[Opening MATERIAL SUPPLIED section]

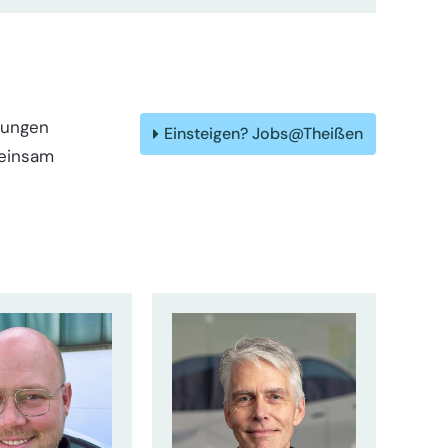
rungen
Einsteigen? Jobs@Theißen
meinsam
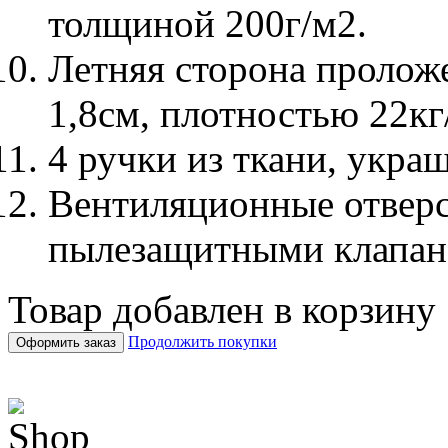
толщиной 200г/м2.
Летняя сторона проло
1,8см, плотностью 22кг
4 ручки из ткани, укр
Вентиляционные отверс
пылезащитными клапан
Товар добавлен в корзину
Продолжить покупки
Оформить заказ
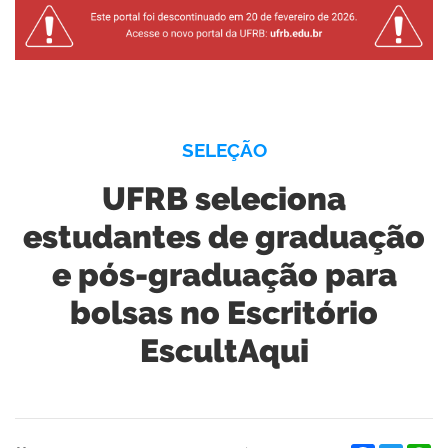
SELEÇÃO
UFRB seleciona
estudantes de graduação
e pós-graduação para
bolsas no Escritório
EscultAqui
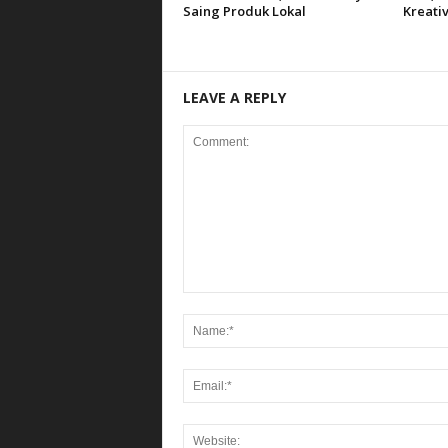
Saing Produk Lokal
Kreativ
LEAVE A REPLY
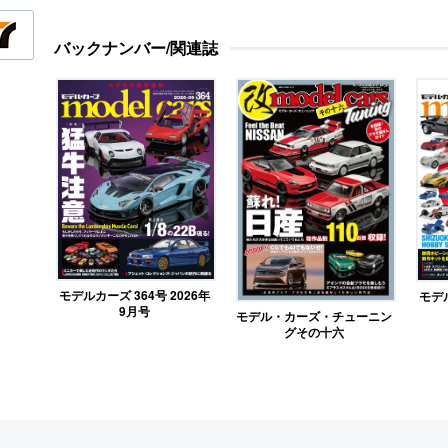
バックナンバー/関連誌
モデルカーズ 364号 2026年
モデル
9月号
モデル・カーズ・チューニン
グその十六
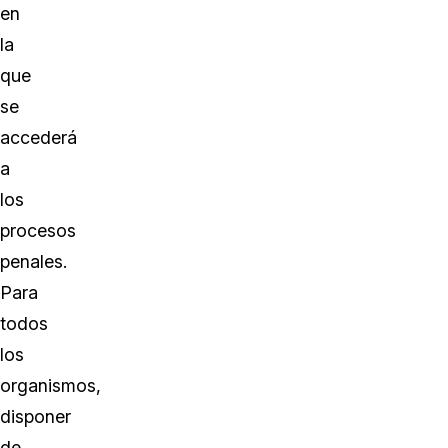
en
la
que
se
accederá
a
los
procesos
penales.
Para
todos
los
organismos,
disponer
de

[Closing MATERIAL SUPPLIED section]
[Opening MATERIAL SUPPLIED section]

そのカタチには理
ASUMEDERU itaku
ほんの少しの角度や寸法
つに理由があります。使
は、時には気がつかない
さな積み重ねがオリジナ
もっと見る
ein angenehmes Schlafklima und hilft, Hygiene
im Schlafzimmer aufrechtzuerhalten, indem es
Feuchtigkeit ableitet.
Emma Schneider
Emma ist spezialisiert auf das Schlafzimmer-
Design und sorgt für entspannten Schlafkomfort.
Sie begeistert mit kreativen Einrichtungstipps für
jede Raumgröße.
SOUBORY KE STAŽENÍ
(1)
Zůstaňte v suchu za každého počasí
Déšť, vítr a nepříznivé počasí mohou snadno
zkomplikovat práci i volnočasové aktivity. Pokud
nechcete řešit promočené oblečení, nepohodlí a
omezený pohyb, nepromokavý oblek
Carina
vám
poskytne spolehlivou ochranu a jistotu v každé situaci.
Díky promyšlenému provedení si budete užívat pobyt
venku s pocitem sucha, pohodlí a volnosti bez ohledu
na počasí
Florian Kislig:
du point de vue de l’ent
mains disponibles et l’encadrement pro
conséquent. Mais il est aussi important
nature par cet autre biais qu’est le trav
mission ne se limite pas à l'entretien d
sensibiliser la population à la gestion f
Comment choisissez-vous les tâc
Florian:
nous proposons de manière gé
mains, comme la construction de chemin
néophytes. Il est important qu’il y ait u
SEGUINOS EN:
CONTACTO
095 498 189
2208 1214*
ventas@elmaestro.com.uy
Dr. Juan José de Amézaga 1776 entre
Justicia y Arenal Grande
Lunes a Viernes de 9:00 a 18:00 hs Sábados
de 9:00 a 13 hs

[Closing MATERIAL SUPPLIED section]

Nothing should appear in the answer except the lines above from the line with "mains disponibles et l’encadrement pro" through the line with "mains, comme la construction de chemin", both included, written out exactly.

mains disponibles et l’encadrement pro
conséquent. Mais il est aussi important
nature par cet autre biais qu’est le trav
mission ne se limite pas à l'entretien d
sensibiliser la population à la gestion f
Comment choisissez-vous les tâc
Florian:
nous proposons de manière gé
mains, comme la construction de chemin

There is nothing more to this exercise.